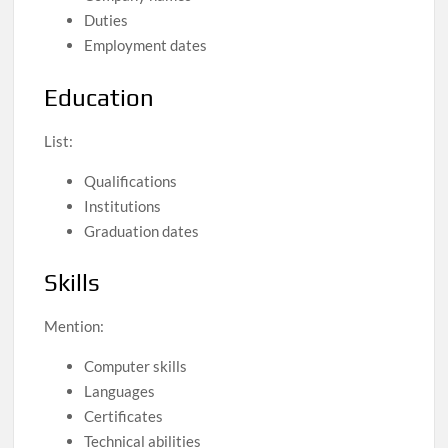
Duties
Employment dates
Education
List:
Qualifications
Institutions
Graduation dates
Skills
Mention:
Computer skills
Languages
Certificates
Technical abilities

# TASK OBJECTIVE:
All of the data must be repeated exactly, except for the pictures.

# RESPONSE:
Duties
Employment dates
Education
List:
Qualifications
Institutions
Graduation dates
Skills
Mention:
Computer skills
Languages
Certificates
Technical abilities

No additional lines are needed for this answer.